(Page-level text extractions)
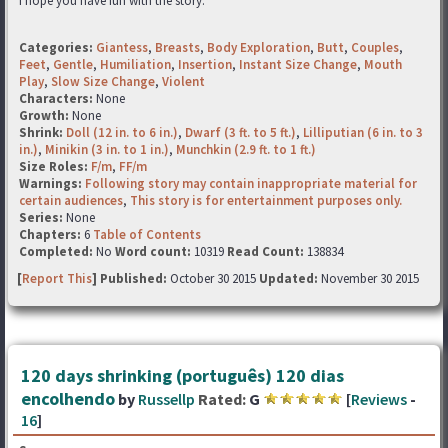
I hope you have fun with the story.
Categories:
Giantess
,
Breasts
,
Body Exploration
,
Butt
,
Couples
,
Feet
,
Gentle
,
Humiliation
,
Insertion
,
Instant Size Change
,
Mouth
Play
,
Slow Size Change
,
Violent
Characters:
None
Growth:
None
Shrink:
Doll (12 in. to 6 in.)
,
Dwarf (3 ft. to 5 ft.)
,
Lilliputian (6 in. to 3
in.)
,
Minikin (3 in. to 1 in.)
,
Munchkin (2.9 ft. to 1 ft.)
Size Roles:
F/m
,
FF/m
Warnings:
Following story may contain inappropriate material for
certain audiences
,
This story is for entertainment purposes only.
Series:
None
Chapters:
6
Table of Contents
Completed:
No
Word count:
10319
Read Count:
138834
[
Report This
] Published:
October 30 2015
Updated:
November 30 2015
120 days shrinking (português) 120 dias
encolhendo
by
Russellp
Rated:
G
[
Reviews
-
16
]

| WHAT TO WORK ON |
Exactly as written, give every entry again, but not the pictures.

| TASK RESPONSE |
I hope you have fun with the story.
Categories:
Giantess
,
Breasts
,
Body Exploration
,
Butt
,
Couples
,
Feet
,
Gentle
,
Humiliation
,
Insertion
,
Instant Size Change
,
Mouth
Play
,
Slow Size Change
,
Violent
Characters:
None
Growth:
None
Shrink:
Doll (12 in. to 6 in.)
,
Dwarf (3 ft. to 5 ft.)
,
Lilliputian (6 in. to 3
in.)
,
Minikin (3 in. to 1 in.)
,
Munchkin (2.9 ft. to 1 ft.)
Size Roles:
F/m
,
FF/m
Warnings:
Following story may contain inappropriate material for
certain audiences
,
This story is for entertainment purposes only.
Series:
None
Chapters:
6
Table of Contents
Completed:
No
Word count:
10319
Read Count:
138834
[
Report This
] Published:
October 30 2015
Updated:
November 30 2015
120 days shrinking (português) 120 dias
encolhendo
by
Russellp
Rated:
G
[
Reviews
-
16
]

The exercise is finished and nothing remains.